This article deals with some not well-known dark corners of the OCaml compiler and how to get around them to produce more efficient code. The bottom line is that you should avoid using partial applications and instead prefer eta-expanding your functions to the maximum. To understand why, let’s compare the performance of the following definitions:
let f a b c = a + b + c
let g1 a l = List.fold_left ~f:(f a) ~init:0 l
let g2 a l = List.fold_left ~f:(fun b -> f a b) ~init:0 l
let g3 a l = List.fold_left ~f:(fun b c -> f a b c) ~init:0 l
Those three versions are all semantically equivalent (as long as f
does not
perform mutations between arguments): they all return the sum of the elements in
l
plus a
for each element.

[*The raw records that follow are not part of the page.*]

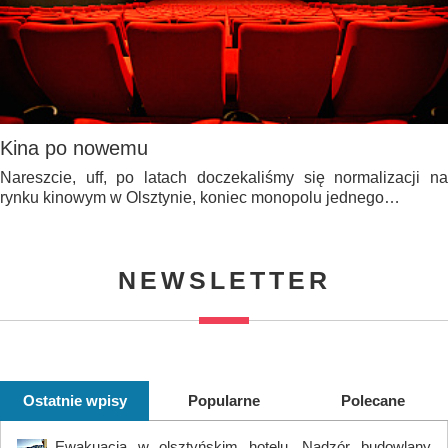
Kina po nowemu
Nareszcie, uff, po latach doczekaliśmy się normalizacji na
rynku kinowym w Olsztynie, koniec monopolu jednego…
NEWSLETTER
Ostatnie wpisy
Popularne
Polecane
Ewakuacja w olsztyńskim hotelu. Nadzór budowlany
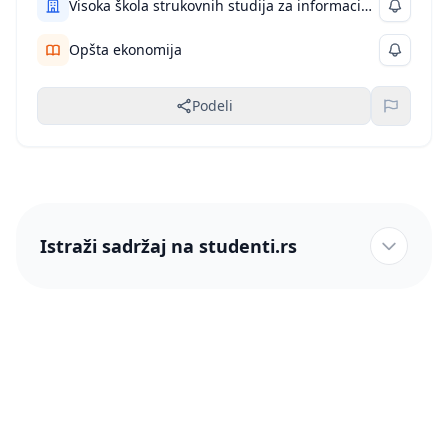
Visoka škola strukovnih studija za informacione i komunikacione tehnologije
Opšta ekonomija
Podeli
Istraži sadržaj na studenti.rs
studenti.rs naslovnica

Yet, they have quite different execution times (n
is the length of the list l
, please ignore the last 3 columns for the moment):
n | g1 | g2 | g3 | g4 | g5 | g6 |
---|---|---|---|---|---|---|
0 | 0.18 | 0.11 | 0.12 | 0.14 | 0.12 | 0.10 |
1 | 0.39 | 0.43 | 0.22 | 0.25 | 0.35 | 0.24 |
5 | 1.16 | 1.78 | 0.64 | 0.62 | 1.54 | 0.23 |
10 | 2.16 | 3.49 | 1.11 | 1.14 | 2.73 | 0.36 |
100 | 20.32 | 33.69 | 10.19 | 10.25 | 24.45 | 2.85 |
So, what is going on here? The answer is in the way the OCaml compiler optimizes
calls to functions with multiple arguments. The lambda-calculus interpretation
of f
is of a function that takes one argument a
, returns a closure (i.e. a
function plus an environment containing the value of a
), which in turn takes
one argument b
, etc. Applying f
to three arguments would then amount to
applying them one by one, creating intermediate closures in the process.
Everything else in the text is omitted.